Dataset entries
• • • • •

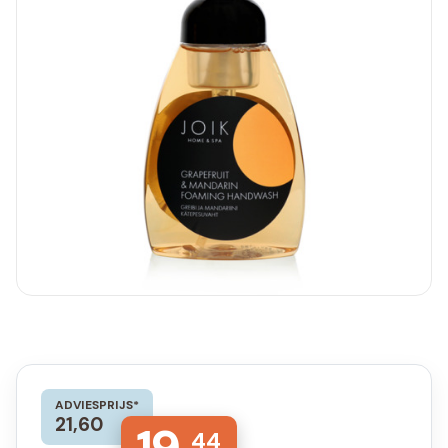
ADVIESPRIJS*
21,60
44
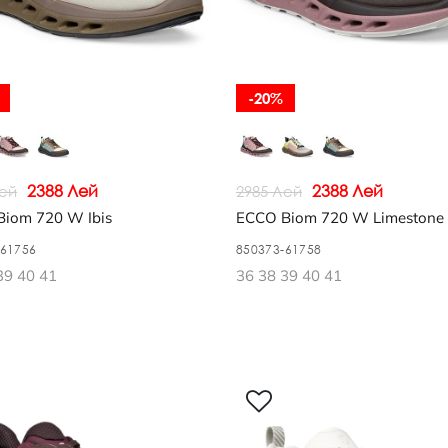
-20%
2388 Лей
2388 Лей
Лей
2985 Лей
iom 720 W Ibis
ECCO Biom 720 W Limestone
-61756
850373-61758
39 40 41
36 38 39 40 41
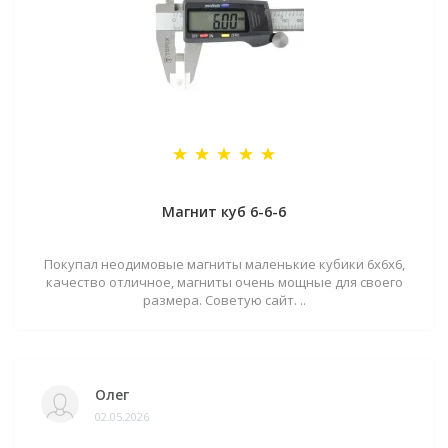
Магнит куб 6-6-6
Покупал неодимовые магниты маленькие кубики 6х6х6,
качество отличное, магниты очень мощные для своего
размера. Советую сайт. ..
Олег
02.05.2026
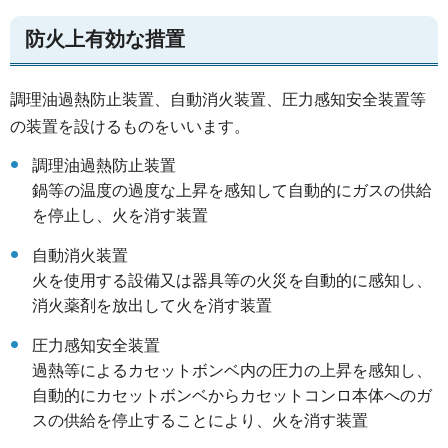
防火上有効な措置
調理油過熱防止装置、自動消火装置、圧力感知安全装置等
の装置を設けるものをいいます。
調理油過熱防止装置
鍋等の温度の過度な上昇を感知して自動的にガスの供給
を停止し、火を消す装置
自動消火装置
火を使用する設備又は器具等の火災を自動的に感知し、
消火薬剤を放出して火を消す装置
圧力感知安全装置
過熱等によるカセットボンベ内の圧力の上昇を感知し、
自動的にカセットボンベからカセットコンロ本体へのガ
スの供給を停止することにより、火を消す装置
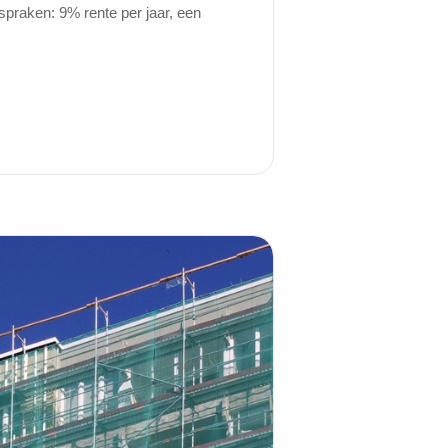
spraken: 9% rente per jaar, een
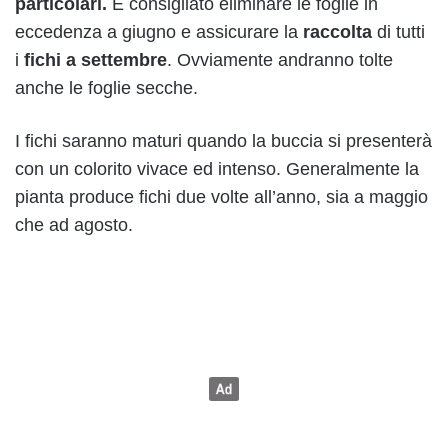
particolari.
È consigliato eliminare le foglie in
eccedenza a giugno e assicurare la
raccolta
di tutti
i
fichi a settembre
. Ovviamente andranno tolte
anche le foglie secche.
I fichi saranno maturi quando la buccia si presenterà
con un colorito vivace ed intenso. Generalmente la
pianta produce fichi due volte all’anno, sia a maggio
che ad agosto.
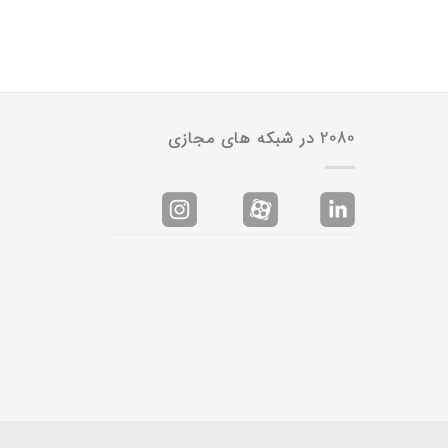
2080 در شبکه های مجازی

• • • • •

Write out every line from the data above that includes "foglie".

TASK OUTPUT:
È consigliato eliminare le foglie in
anche le foglie secche.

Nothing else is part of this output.